# What do you do with them?



## pyewacketsid (Apr 4, 2011)

I've never kept livebearers before, but I plan to once my tank is cycled. I'm choosing them because they're attractive and well-suited to my water (very hard and high pH).

Seems like most of the threads in this section are about fry. What do you do to control the population? It's neat that they reproduce, but will they do so beyond what the tank will support? Do pet stores take them?

Or is it not an issue unless you're working actively to keep the fry from being eaten? Do the parents eat them?


----------



## emc7 (Jul 23, 2005)

swords and platies eat babies, but they don't always get them all, especially if they have lots of cover. Mollies, limia, and some goodieds generally don't eat fry, so their number gets higher and higher. LFS and some petlands will usually take them for store credit, but only once they reach adult/salable size. The chain stores will sometimes take salable fish, but they won't give you anything for them. 

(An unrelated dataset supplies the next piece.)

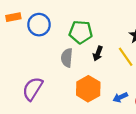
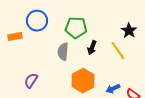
orange rectangle: (13, 17) -> (15, 37), moved
purple semicircle: (33, 89) -> (31, 81), size x0.7

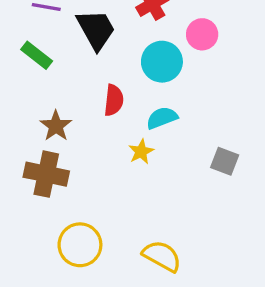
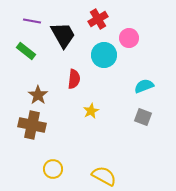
cyan semicircle: (162, 118) -> (144, 86), moved
yellow circle: (80, 245) -> (53, 169), size x0.7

Other people sell on craigslist or aquabid (you can post local pickup, but most sellers ship). The best way to raise fry is usually in a second tank. You put the pregnant momma in until she births, then put her back in the main tank. 

You won't make much on common fish, but selling fry for credit can offset some of your supply costs.


----------



## funlad3 (Oct 9, 2010)

Or, if you don't even want to worry about it, you can make it a community tank with other types of fish. You'll NEVER see a fry!


----------



## pyewacketsid (Apr 4, 2011)

*laugh* Well, all right then! Thanks for the replies, that's very helpful.


----------



## tropicalfish (Mar 4, 2011)

Certain pet stores will take them, you just have to ask around to find one that does. Keep the fry (the baby fish) isolated for as long as possible because keeping them with adult fish will stunt their growth and possibly get the fry eaten. To control the population, keep either one of each type of fish, or be sure to only get 1 gender to keep them from breeding. 
Good luck with your tank!


----------



## Unknown10101 (Mar 5, 2011)

Depending on the fish, they may not be eaten. I have livebearers who give birth and my tank and almost all of them survive! I have a community tank with clown loaches, corydoras, other livebearers, and danios.


----------



## egoreise (Mar 16, 2011)

funlad3 said:


> Or, if you don't even want to worry about it, you can make it a community tank with other types of fish. You'll NEVER see a fry!


Agreed!

And if you want a few of the to survive, add a cluster of hornwort for them to hide in. The smart fry will live.


----------



## Lanette001 (Apr 7, 2011)

Ya, every now and then there will be one or two babies, but not many. I have mollies and platies in the same tank. The platies will eat their babies and the molly babies and the mollie will eat the platy babies and sometimes their own babies. However, some of them make it  But if you don't try to save them, you won't end up with 40-60.


----------